The CIA's finding that Vladimir Putin's Russia actively intervened in our election to help Donald Trump explains why many of us are not simply disappointed or unhappy that Trump won. We are genuinely alarmed. And Trump's cavalier response to these fears only deepens them.
When The Washington Post revealed the CIA's conclusions about Russia, Trump's response was to insult the CIA, tell a lie about the size of his victory and act as if an election still very fresh in our minds were some sort of historical event dating back to the Pilgrims.
The statement put out by Trump's transition team, so obtuse and so arrogant, needs to be cited in full: "These are the same people that said Saddam Hussein had weapons of mass destruction. The election ended a long time ago in one of the biggest Electoral College victories in history. It's time to move on and 'Make America Great Again.'"
That Trump would happily trash our own CIA to get Putin off the hook is disturbing enough—and, by the way, there were dissenters in the CIA on Iraq. That he would ignore the risks our intelligence agents take on so many fronts to protect us is outrageous.
Rep. Adam Schiff of California, the ranking Democrat on the House Intelligence Committee, was genuinely disturbed over how a pampered and privileged man so readily threw our intelligence officers under the bus to make a political point. "Perhaps, once he has taken office," Schiff said, "Mr. Trump will go to the CIA and look at the rows of memorial stars in the lobby—each representing a fallen officer—and reflect on his disparagement of the intelligence community's work."
Oh, yes, and about his having won "one of the biggest Electoral College victories in history"? In the past 10 elections, Trump's electoral college take ranks eighth.
The CIA finding is all the more worrisome because of how Trump has willingly served as a Putin apologist. On NBC in September, for example, Trump sounded very impressed with Putin's power when he declared: "The man has very strong control over a country." Well, yes, an autocrat whose opponents often turn up dead does exercise "very strong control." Trump went on to declare that Putin had been a leader "far more than our president has been a leader." I don't know about Trump, but I think most Americans would rather live under Barack Obama.
A further cause for concern: Trump and his top lieutenant Stephen K. Bannon have openly allied themselves with the far-right forces in Europe that Putin has championed. In a timely article for the Atlantic, "Russia and the Threat to Liberal Democracy," Larry Diamond, a senior fellow at the Hoover Institution, speaks of a "romance between far-right, anti-immigrant European parties" and Putin. A Trump romance with Putin fits neatly into this narrative -- which is precisely why Trump should want to dispel our fears rather than aggravate them. Diamond declared: "We stand now at the most dangerous moment for liberal democracy since the end of World War II." Why are we afraid? Because Trump gives us reason to worry he will not be on the right side of this fight.

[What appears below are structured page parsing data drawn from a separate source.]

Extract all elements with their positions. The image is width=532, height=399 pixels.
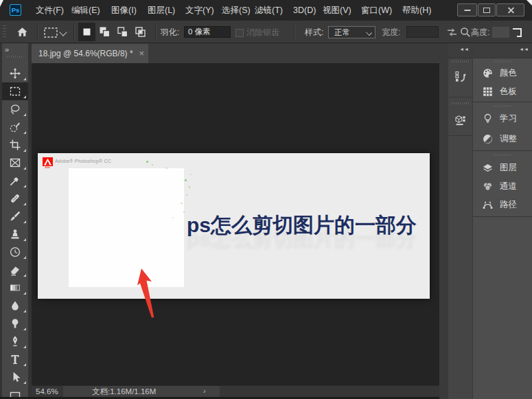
move-tool[interactable] (2, 65, 28, 82)
history-brush-tool[interactable] (2, 243, 28, 261)
subtract-from-selection-button[interactable] (114, 23, 131, 41)
adobe-logo: Adobe (43, 157, 53, 168)
panel-tab-learn[interactable]: 学习 (473, 109, 532, 128)
green-speckle (181, 203, 183, 204)
panel-tab-swatches[interactable]: 色板 (473, 82, 532, 101)
rectangular-marquee-tool[interactable] (2, 82, 28, 100)
selection-white-rectangle[interactable] (69, 168, 184, 287)
panel-separator (448, 135, 472, 136)
panel-group-grip[interactable] (494, 60, 511, 62)
blur-icon (9, 299, 21, 312)
menu-select[interactable]: 选择(S) (222, 0, 251, 21)
path-selection-tool[interactable] (2, 368, 28, 386)
layers-icon (482, 162, 494, 174)
eyedropper-tool[interactable] (2, 172, 28, 190)
menu-bar: Ps 文件(F) 编辑(E) 图像(I) 图层(L) 文字(Y) 选择(S) 滤… (0, 0, 532, 21)
select-chevron-icon (366, 30, 372, 36)
menu-help[interactable]: 帮助(H) (402, 0, 431, 21)
blur-tool[interactable] (2, 297, 28, 315)
green-speckle (172, 217, 174, 218)
tab-close-icon[interactable]: × (139, 44, 144, 63)
green-speckle (146, 161, 148, 163)
learn-bulb-icon (482, 113, 494, 124)
close-button[interactable] (496, 3, 524, 16)
tool-preset-marquee-icon[interactable] (44, 27, 58, 38)
panel-group-grip[interactable] (452, 102, 470, 104)
brush-tool[interactable] (2, 207, 28, 225)
home-icon[interactable] (16, 26, 28, 38)
menu-view[interactable]: 视图(V) (323, 0, 351, 21)
document-tab[interactable]: 18.jpg @ 54.6%(RGB/8) * × (32, 44, 148, 63)
document-canvas[interactable]: Adobe Adobe® Photoshop® CC ps怎么剪切图片的一部分 (38, 153, 430, 299)
headline-text: ps怎么剪切图片的一部分 (187, 212, 417, 240)
maximize-button[interactable] (478, 3, 496, 16)
eraser-icon (9, 264, 21, 276)
zoom-level-field[interactable]: 54.6% (36, 386, 58, 397)
panel-tab-paths[interactable]: 路径 (473, 196, 532, 214)
select-and-mask-partial-icon[interactable] (512, 27, 524, 38)
collapse-icons-chevrons[interactable]: ◄◄ (459, 47, 469, 52)
dock-resize-gutter[interactable] (439, 43, 448, 399)
panel-group-grip[interactable] (452, 60, 470, 62)
panel-group-grip[interactable] (494, 105, 511, 107)
lasso-tool[interactable] (2, 100, 28, 118)
panel-tab-label: 颜色 (500, 67, 517, 79)
panel-group-grip[interactable] (494, 154, 511, 156)
style-select[interactable]: 正常 (328, 26, 375, 38)
swap-dimensions-icon[interactable] (446, 26, 459, 38)
height-input[interactable] (492, 27, 509, 38)
subtract-from-selection-icon (117, 26, 128, 38)
panel-tab-label: 调整 (500, 133, 517, 145)
photoshop-app-icon[interactable]: Ps (10, 4, 21, 16)
eraser-tool[interactable] (2, 261, 28, 279)
frame-tool[interactable] (2, 154, 28, 172)
add-to-selection-button[interactable] (96, 23, 113, 41)
3d-panel-button[interactable] (448, 108, 472, 131)
tool-preset-chevron-icon[interactable] (59, 28, 67, 36)
dodge-tool[interactable] (2, 315, 28, 332)
menu-filter[interactable]: 滤镜(T) (255, 0, 283, 21)
document-size-info: 文档:1.16M/1.16M (92, 386, 156, 397)
history-panel-icon (454, 70, 467, 83)
toolbar-expand-icon[interactable]: » (5, 45, 8, 54)
options-separator (37, 24, 38, 40)
minimize-button[interactable] (457, 3, 477, 16)
gradient-tool[interactable] (2, 279, 28, 297)
menu-3d[interactable]: 3D(D) (293, 0, 316, 21)
width-input[interactable] (406, 26, 439, 38)
pen-tool[interactable] (2, 332, 28, 350)
feather-label: 羽化: (161, 21, 179, 43)
options-separator (294, 24, 295, 40)
canvas-pasteboard[interactable]: Adobe Adobe® Photoshop® CC ps怎么剪切图片的一部分 (32, 63, 439, 385)
spot-healing-brush-tool[interactable] (2, 190, 28, 207)
new-selection-button[interactable] (78, 23, 95, 41)
menu-image[interactable]: 图像(I) (111, 0, 137, 21)
intersect-selection-button[interactable] (132, 23, 149, 41)
panel-tab-layers[interactable]: 图层 (473, 159, 532, 177)
corner-artifact (527, 0, 532, 5)
panel-tab-label: 学习 (500, 113, 517, 124)
quick-selection-tool[interactable] (2, 118, 28, 136)
clone-stamp-tool[interactable] (2, 225, 28, 243)
menu-edit[interactable]: 编辑(E) (71, 0, 100, 21)
type-tool[interactable] (2, 350, 28, 368)
collapse-panels-chevrons[interactable]: ◄◄ (519, 47, 529, 52)
paths-icon (482, 199, 494, 211)
menu-type[interactable]: 文字(Y) (185, 0, 214, 21)
menu-file[interactable]: 文件(F) (36, 0, 64, 21)
history-panel-button[interactable] (448, 65, 472, 88)
toolbar-grip[interactable] (7, 56, 23, 58)
options-bar-grip[interactable] (3, 25, 6, 38)
antialias-checkbox[interactable] (235, 29, 244, 37)
width-label: 宽度: (382, 21, 400, 43)
panel-tab-channels[interactable]: 通道 (473, 177, 532, 196)
panel-tab-adjustments[interactable]: 调整 (473, 130, 532, 148)
eyedropper-icon (9, 174, 21, 187)
menu-layer[interactable]: 图层(L) (148, 0, 175, 21)
panel-tab-color[interactable]: 颜色 (473, 64, 532, 82)
crop-tool[interactable] (2, 136, 28, 154)
menu-window[interactable]: 窗口(W) (361, 0, 392, 21)
document-tab-title: 18.jpg @ 54.6%(RGB/8) * (38, 49, 133, 58)
feather-input[interactable]: 0 像素 (184, 26, 231, 38)
status-expander-icon[interactable]: › (203, 386, 206, 396)
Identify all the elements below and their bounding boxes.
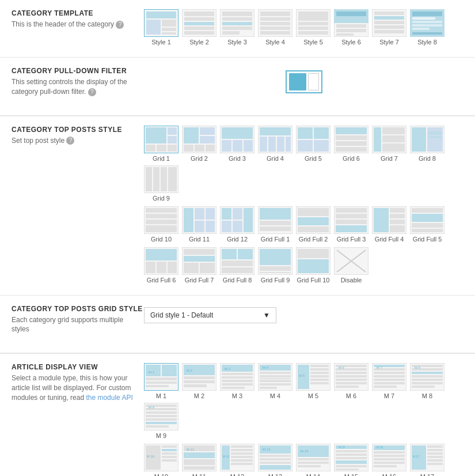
svg-rect-61 bbox=[195, 145, 204, 152]
article-m13[interactable]: M 13 M 13 bbox=[258, 444, 292, 476]
svg-rect-100 bbox=[146, 208, 177, 213]
category-style-2[interactable]: Style 2 bbox=[182, 9, 216, 46]
svg-rect-183 bbox=[222, 383, 253, 386]
svg-rect-147 bbox=[184, 256, 215, 262]
top-posts-grid-4[interactable]: Grid 4 bbox=[258, 126, 292, 162]
module-api-link[interactable]: the module API bbox=[86, 394, 132, 402]
svg-rect-134 bbox=[390, 225, 405, 232]
grid-full-10-thumb bbox=[296, 247, 330, 275]
svg-rect-34 bbox=[336, 33, 354, 36]
category-pulldown-section: CATEGORY PULL-DOWN FILTER This setting c… bbox=[0, 58, 475, 116]
svg-rect-5 bbox=[162, 32, 176, 35]
article-m1[interactable]: M 1 M 1 bbox=[144, 363, 178, 399]
grid-4-label: Grid 4 bbox=[267, 155, 284, 162]
top-posts-grid-2[interactable]: Grid 2 bbox=[182, 126, 216, 162]
category-top-posts-help[interactable]: ? bbox=[66, 137, 74, 145]
top-posts-grid-full-1[interactable]: Grid Full 1 bbox=[258, 206, 292, 243]
top-posts-grid-full-3[interactable]: Grid Full 3 bbox=[334, 206, 368, 243]
svg-rect-193 bbox=[260, 387, 277, 389]
svg-rect-260 bbox=[231, 459, 253, 462]
article-m7[interactable]: M 7 M 7 bbox=[372, 363, 406, 399]
svg-rect-175 bbox=[184, 380, 215, 383]
top-posts-grid-full-5[interactable]: Grid Full 5 bbox=[410, 206, 444, 243]
top-posts-grid-5[interactable]: Grid 5 bbox=[296, 126, 330, 162]
category-style-8[interactable]: Style 8 bbox=[410, 9, 444, 46]
category-style-1[interactable]: Style 1 bbox=[144, 9, 178, 46]
top-posts-grid-full-7[interactable]: Grid Full 7 bbox=[182, 247, 216, 284]
top-posts-grid-full-2[interactable]: Grid Full 2 bbox=[296, 206, 330, 243]
article-m6[interactable]: M 6 M 6 bbox=[334, 363, 368, 399]
svg-rect-101 bbox=[146, 214, 177, 218]
grid-full-7-thumb bbox=[182, 247, 216, 275]
article-m5[interactable]: M 5 M 5 bbox=[296, 363, 330, 399]
top-posts-grid-9[interactable]: Grid 9 bbox=[144, 165, 178, 202]
svg-rect-62 bbox=[206, 145, 215, 152]
article-m17[interactable]: M 17 M 17 bbox=[410, 444, 444, 476]
article-m12[interactable]: M 12 M 12 bbox=[220, 444, 254, 476]
top-posts-grid-7[interactable]: Grid 7 bbox=[372, 126, 406, 162]
svg-rect-296 bbox=[427, 449, 443, 451]
category-style-7[interactable]: Style 7 bbox=[372, 9, 406, 46]
top-posts-grid-10[interactable]: Grid 10 bbox=[144, 206, 178, 243]
top-posts-grid-12[interactable]: Grid 12 bbox=[220, 206, 254, 243]
svg-rect-244 bbox=[162, 452, 177, 455]
top-posts-grid-full-9[interactable]: Grid Full 9 bbox=[258, 247, 292, 284]
svg-rect-290 bbox=[374, 462, 405, 464]
svg-rect-181 bbox=[222, 376, 253, 379]
grid-full-4-label: Grid Full 4 bbox=[375, 236, 404, 243]
top-posts-grid-8[interactable]: Grid 8 bbox=[410, 126, 444, 162]
category-template-help[interactable]: ? bbox=[116, 21, 124, 29]
category-style-3[interactable]: Style 3 bbox=[220, 9, 254, 46]
svg-text:M 10: M 10 bbox=[147, 455, 155, 458]
top-posts-grid-full-6[interactable]: Grid Full 6 bbox=[144, 247, 178, 284]
category-style-6[interactable]: Style 6 bbox=[334, 9, 368, 46]
svg-rect-82 bbox=[336, 141, 367, 146]
article-m15[interactable]: M 15 M 15 bbox=[334, 444, 368, 476]
grid-full-6-label: Grid Full 6 bbox=[147, 277, 176, 284]
top-posts-grid-6[interactable]: Grid 6 bbox=[334, 126, 368, 162]
article-m16[interactable]: M 16 M 16 bbox=[372, 444, 406, 476]
category-grid-style-left: CATEGORY TOP POSTS GRID STYLE Each categ… bbox=[12, 305, 144, 342]
top-posts-grid-11[interactable]: Grid 11 bbox=[182, 206, 216, 243]
svg-rect-111 bbox=[222, 208, 231, 220]
category-grid-style-desc: Each category grid supports multiple sty… bbox=[12, 315, 138, 335]
article-m2[interactable]: M 2 M 2 bbox=[182, 363, 216, 399]
top-posts-grid-1[interactable]: Grid 1 bbox=[144, 126, 178, 162]
svg-rect-148 bbox=[184, 263, 199, 273]
article-m10[interactable]: M 10 M 10 bbox=[144, 444, 178, 476]
category-template-grid: Style 1 Style 2 bbox=[144, 9, 463, 46]
svg-rect-126 bbox=[336, 214, 367, 218]
article-m14[interactable]: M 14 M 14 bbox=[296, 444, 330, 476]
article-m8[interactable]: M 8 M 8 bbox=[410, 363, 444, 399]
top-posts-grid-full-8[interactable]: Grid Full 8 bbox=[220, 247, 254, 284]
pulldown-filter-thumb[interactable] bbox=[144, 70, 463, 93]
article-display-title: ARTICLE DISPLAY VIEW bbox=[12, 363, 144, 371]
dropdown-arrow-icon: ▼ bbox=[263, 311, 270, 319]
svg-text:M 13: M 13 bbox=[263, 448, 271, 451]
article-m3[interactable]: M 3 M 3 bbox=[220, 363, 254, 399]
top-posts-grid-full-4[interactable]: Grid Full 4 bbox=[372, 206, 406, 243]
article-m11[interactable]: M 11 M 11 bbox=[182, 444, 216, 476]
top-posts-disable[interactable]: Disable bbox=[334, 247, 368, 284]
article-m4[interactable]: M 4 M 4 bbox=[258, 363, 292, 399]
grid-11-thumb bbox=[182, 206, 216, 234]
svg-rect-102 bbox=[146, 220, 177, 224]
svg-rect-272 bbox=[298, 458, 329, 460]
svg-rect-225 bbox=[412, 372, 443, 374]
category-pulldown-help[interactable]: ? bbox=[88, 88, 96, 96]
svg-rect-70 bbox=[260, 137, 267, 152]
svg-rect-65 bbox=[222, 140, 231, 152]
svg-rect-236 bbox=[146, 418, 177, 421]
svg-rect-21 bbox=[260, 22, 290, 25]
style-7-label: Style 7 bbox=[379, 39, 399, 46]
category-top-posts-title: CATEGORY TOP POSTS STYLE bbox=[12, 126, 144, 134]
svg-rect-180 bbox=[222, 373, 253, 375]
category-style-4[interactable]: Style 4 bbox=[258, 9, 292, 46]
grid-style-dropdown[interactable]: Grid style 1 - Default ▼ bbox=[144, 307, 276, 323]
svg-rect-106 bbox=[195, 208, 204, 220]
svg-rect-15 bbox=[222, 22, 252, 25]
article-m9[interactable]: M 9 M 9 bbox=[144, 403, 178, 439]
category-style-5[interactable]: Style 5 bbox=[296, 9, 330, 46]
top-posts-grid-full-10[interactable]: Grid Full 10 bbox=[296, 247, 330, 284]
top-posts-grid-3[interactable]: Grid 3 bbox=[220, 126, 254, 162]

Nor was it reassuring that a day after the story about the CIA's finding broke, Trump's inner circle leaked that his likely choice as secretary of state was Rex Tillerson, the ExxonMobil chairman and chief executive who had negotiated oil deals with Putin. For Tillerson's efforts, Putin awarded him Russia's Order of Friendship. "Friends and associates said few U.S. citizens are closer to Mr. Putin than Mr. Tillerson," the Wall Street Journal reported.
Is it paranoid to want to know whether Tillerson's ties to Putin are why he is at the top of Trump's list to be our top diplomat? Is it out of line to wonder, given Trump's lack of transparency about his finances, what role Russia has played in his business empire? After all, his son Donald Trump Jr. said in 2008 that "Russians make up a pretty disproportionate cross-section of a lot of our assets" and added: "We see a lot of money pouring in from Russia." Now more than ever, we need to know exactly what he was talking about.
Trump's circle will deride Democrats who ask such questions, but it will not be so easy for them to dismiss Republicans such as Sens. John McCain and Lindsey Graham. Those of us profoundly worried about a Trump presidency would be a little less anxious if more Republicans joined them in responding to this challenge not as partisans but as patriots.